* Data supplied *
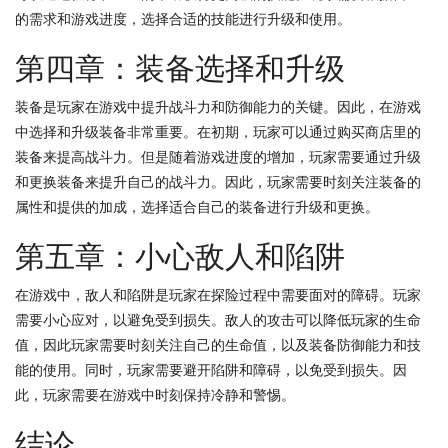
的需求和游戏进度，选择合适的技能进行升级和使用。
第四章：装备选择和升级
装备是玩家在游戏中提升战斗力和防御能力的关键。因此，在游戏
中选择和升级装备非常重要。在初期，玩家可以通过购买商店里的
装备来提高战斗力。但是随着游戏进度的增加，玩家需要通过升级
和更换装备来提升自己的战斗力。因此，玩家需要时刻关注装备的
属性和提供的加成，选择适合自己的装备进行升级和更换。
第五章：小心敌人和陷阱
在游戏中，敌人和陷阱是玩家在探险过程中需要面对的障碍。玩家
需要小心应对，以避免受到损失。敌人的攻击可以降低玩家的生命
值，因此玩家需要时刻关注自己的生命值，以及装备防御能力和技
能的使用。同时，玩家需要避开陷阱和障碍，以免受到损失。因
此，玩家需要在游戏中时刻保持冷静和警惕。
结论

* Assignment *
All lines from the one containing "第四章：装备选择和升级" through the end of the listing must be transcribed exactly. No other lines belong in the answer.

* Answer section *
第四章：装备选择和升级
装备是玩家在游戏中提升战斗力和防御能力的关键。因此，在游戏
中选择和升级装备非常重要。在初期，玩家可以通过购买商店里的
装备来提高战斗力。但是随着游戏进度的增加，玩家需要通过升级
和更换装备来提升自己的战斗力。因此，玩家需要时刻关注装备的
属性和提供的加成，选择适合自己的装备进行升级和更换。
第五章：小心敌人和陷阱
在游戏中，敌人和陷阱是玩家在探险过程中需要面对的障碍。玩家
需要小心应对，以避免受到损失。敌人的攻击可以降低玩家的生命
值，因此玩家需要时刻关注自己的生命值，以及装备防御能力和技
能的使用。同时，玩家需要避开陷阱和障碍，以免受到损失。因
此，玩家需要在游戏中时刻保持冷静和警惕。
结论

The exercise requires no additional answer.